As the common proverb goes, to err is human. One day, machines may offer workforce solutions that are free from human decision-making mistakes; however, those machines learn through algorithms and systems built by programmers, developers, product managers, and software teams with inherent biases (like all other humans). In other words, to err is also machine.
Artificial intelligence has the potential to improve our lives in countless ways. However, since algorithms often are created by a few people and distributed to many, it’s incumbent upon the creators to build them in a way that benefits populations and communities equitably. This is much easier said than done — no programmer can be expected to hold the full knowledge and awareness necessary to build a bias-free AI model, and further, the data gathered can be biased as a result of the way they are collected and the cultural assumptions behind those empirical methods. Fortunately, when building continuously learning AI systems of the future, there are ways to reduce that bias within models and systems. The first step is about recognition.
With countless ways for bias to seep into algorithms and their applications, the decisions that impact models should not be made in isolation. Purposefully cultivating a workgroup of individuals from diversified backgrounds and ideologies can help inform decisions and designs that foster optimal and equitable outcomes.
Recently, the University of Cambridge conducted an evaluation of over 400 models attempting to detect COVID-19 faster via chest X-rays. The analysis found many algorithms had both severe shortcomings and a high risk of bias. In one instance, a model trained on X-ray images of adult chests was tested on a data set of X-rays from pediatric patients with pneumonia. Although adults experience COVID-19 at a higher rate than children, the model positively identified cases disproportionally. It’s likely because the model weighted rib sizes in its analysis, when in fact, the most important diagnostic approach is to examine the diseased area of the lung and rule out other issues like a collapsed lung.
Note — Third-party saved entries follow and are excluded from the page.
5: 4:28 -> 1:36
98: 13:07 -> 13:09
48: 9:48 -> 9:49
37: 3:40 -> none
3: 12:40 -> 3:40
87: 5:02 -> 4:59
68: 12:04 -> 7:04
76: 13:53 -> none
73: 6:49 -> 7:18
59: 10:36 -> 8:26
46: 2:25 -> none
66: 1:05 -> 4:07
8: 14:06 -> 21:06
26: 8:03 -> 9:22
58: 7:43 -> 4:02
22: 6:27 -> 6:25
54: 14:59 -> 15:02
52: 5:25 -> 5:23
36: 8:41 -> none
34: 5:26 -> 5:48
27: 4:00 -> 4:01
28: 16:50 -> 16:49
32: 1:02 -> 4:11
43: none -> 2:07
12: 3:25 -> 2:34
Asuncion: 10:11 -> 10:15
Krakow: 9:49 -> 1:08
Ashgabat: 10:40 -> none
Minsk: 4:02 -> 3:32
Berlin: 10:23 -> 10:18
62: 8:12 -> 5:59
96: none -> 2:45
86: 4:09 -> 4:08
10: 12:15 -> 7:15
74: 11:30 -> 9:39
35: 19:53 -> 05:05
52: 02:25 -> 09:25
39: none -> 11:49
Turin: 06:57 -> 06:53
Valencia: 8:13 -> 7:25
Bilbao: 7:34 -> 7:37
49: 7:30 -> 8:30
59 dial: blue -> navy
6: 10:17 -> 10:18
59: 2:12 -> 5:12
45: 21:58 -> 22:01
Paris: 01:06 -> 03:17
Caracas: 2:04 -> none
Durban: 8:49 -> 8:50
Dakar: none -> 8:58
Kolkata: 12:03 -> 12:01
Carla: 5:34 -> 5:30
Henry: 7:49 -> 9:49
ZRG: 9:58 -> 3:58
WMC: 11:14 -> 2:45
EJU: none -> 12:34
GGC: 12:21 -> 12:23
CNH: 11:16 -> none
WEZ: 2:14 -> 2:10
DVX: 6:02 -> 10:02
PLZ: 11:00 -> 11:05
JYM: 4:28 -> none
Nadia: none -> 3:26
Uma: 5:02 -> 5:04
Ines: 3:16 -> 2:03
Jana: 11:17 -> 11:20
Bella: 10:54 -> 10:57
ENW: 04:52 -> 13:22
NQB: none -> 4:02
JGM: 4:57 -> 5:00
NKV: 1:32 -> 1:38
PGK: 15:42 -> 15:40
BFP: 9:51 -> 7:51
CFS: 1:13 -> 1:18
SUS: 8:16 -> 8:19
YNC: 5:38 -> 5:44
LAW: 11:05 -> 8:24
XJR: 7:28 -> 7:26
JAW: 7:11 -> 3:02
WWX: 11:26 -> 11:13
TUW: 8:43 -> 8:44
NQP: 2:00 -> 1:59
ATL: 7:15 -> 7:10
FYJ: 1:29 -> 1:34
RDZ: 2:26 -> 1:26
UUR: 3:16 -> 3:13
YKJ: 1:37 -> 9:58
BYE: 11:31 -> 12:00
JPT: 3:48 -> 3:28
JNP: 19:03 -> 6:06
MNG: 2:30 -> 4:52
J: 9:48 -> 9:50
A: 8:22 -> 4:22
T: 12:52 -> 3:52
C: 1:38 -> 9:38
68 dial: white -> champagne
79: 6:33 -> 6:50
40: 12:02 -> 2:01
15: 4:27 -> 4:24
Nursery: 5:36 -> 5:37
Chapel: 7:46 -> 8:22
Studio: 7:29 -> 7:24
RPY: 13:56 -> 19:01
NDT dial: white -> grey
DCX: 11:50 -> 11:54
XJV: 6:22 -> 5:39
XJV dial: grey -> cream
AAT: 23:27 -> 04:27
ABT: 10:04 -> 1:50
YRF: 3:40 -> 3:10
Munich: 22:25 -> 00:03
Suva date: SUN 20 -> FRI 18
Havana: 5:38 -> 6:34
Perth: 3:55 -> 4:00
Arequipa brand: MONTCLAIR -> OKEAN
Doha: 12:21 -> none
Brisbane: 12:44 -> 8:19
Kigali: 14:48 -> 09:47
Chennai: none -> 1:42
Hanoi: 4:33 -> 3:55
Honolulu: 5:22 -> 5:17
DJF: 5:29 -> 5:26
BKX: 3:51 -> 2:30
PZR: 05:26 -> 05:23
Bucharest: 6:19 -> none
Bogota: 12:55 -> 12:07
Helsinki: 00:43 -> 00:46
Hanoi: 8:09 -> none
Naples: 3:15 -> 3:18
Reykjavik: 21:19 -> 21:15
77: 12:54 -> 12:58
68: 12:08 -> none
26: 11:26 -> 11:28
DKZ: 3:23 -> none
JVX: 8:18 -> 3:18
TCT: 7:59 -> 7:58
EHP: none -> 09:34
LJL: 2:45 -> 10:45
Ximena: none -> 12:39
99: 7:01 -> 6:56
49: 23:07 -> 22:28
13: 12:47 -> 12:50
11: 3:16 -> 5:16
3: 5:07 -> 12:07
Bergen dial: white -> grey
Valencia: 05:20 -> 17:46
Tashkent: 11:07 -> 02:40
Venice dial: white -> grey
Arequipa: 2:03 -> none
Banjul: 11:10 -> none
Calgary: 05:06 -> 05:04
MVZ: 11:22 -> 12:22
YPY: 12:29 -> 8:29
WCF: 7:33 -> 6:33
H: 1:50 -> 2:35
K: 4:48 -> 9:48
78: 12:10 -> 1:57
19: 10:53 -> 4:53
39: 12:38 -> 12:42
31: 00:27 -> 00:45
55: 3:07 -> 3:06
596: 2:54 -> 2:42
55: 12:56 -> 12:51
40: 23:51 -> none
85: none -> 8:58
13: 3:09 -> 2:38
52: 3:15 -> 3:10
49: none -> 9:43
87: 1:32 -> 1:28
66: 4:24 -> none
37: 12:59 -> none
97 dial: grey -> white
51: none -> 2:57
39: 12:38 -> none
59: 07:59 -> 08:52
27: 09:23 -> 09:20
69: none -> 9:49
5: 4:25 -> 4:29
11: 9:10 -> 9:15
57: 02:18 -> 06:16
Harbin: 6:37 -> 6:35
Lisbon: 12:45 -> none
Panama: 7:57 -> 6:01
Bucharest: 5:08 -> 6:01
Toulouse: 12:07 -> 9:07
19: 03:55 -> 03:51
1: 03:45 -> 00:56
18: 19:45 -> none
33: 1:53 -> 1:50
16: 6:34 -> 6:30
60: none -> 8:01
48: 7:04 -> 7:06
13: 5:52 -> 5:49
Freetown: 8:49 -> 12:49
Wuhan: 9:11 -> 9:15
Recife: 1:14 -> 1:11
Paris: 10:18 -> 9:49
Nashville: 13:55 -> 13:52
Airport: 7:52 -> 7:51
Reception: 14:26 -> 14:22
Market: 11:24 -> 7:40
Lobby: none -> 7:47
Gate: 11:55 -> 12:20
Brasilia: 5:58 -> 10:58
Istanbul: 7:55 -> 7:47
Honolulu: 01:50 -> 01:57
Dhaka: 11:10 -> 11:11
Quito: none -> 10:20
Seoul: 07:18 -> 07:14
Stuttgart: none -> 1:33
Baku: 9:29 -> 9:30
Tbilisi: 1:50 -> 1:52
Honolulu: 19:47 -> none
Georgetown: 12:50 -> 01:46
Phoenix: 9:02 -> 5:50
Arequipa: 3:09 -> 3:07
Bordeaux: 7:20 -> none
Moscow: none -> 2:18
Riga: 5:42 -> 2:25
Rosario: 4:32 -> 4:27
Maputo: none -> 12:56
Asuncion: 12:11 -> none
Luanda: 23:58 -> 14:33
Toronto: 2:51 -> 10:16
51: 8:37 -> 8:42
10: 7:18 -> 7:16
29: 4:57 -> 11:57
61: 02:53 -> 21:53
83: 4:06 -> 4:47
One of the bigger problems in model development is that the datasets rarely are made available due to the sensitive nature of the data, so it’s often hard to determine how a model is making a decision. This illustrates the importance of transparency and explainability in both how a model is created and its intended use. Having key stakeholders (i.g., clinicians, actuaries, data engineers, data scientists, care managers, ethicists, and advocates) developing a model in a single data view can remove several human biases that have persisted due to the siloed nature of healthcare.
It’s also worth noting that diversity extends much further than the people creating algorithms. Fair algorithms test for bias in the underlying data in their models. In the case of the COVID-19 X-ray models, this was the Achilles’ heel. The data sampled and collected to build models can underrepresent certain groups whose outcomes we want to predict. Efforts must be made to build more complete samples with contributions from underrepresented groups to better represent populations.
Without developing more robust data sets and processes around how data is recorded and ingested, algorithms may amplify psychological or statistical bias from how the data was collected. This will negatively impact each step of the model-building process, such as the training, evaluation, and generalization phases. However, by including more people from different walks of life, the AI models built will have a broader understanding of the world, which will go a long way toward reducing the inherent biases of a single individual or homogeneous group.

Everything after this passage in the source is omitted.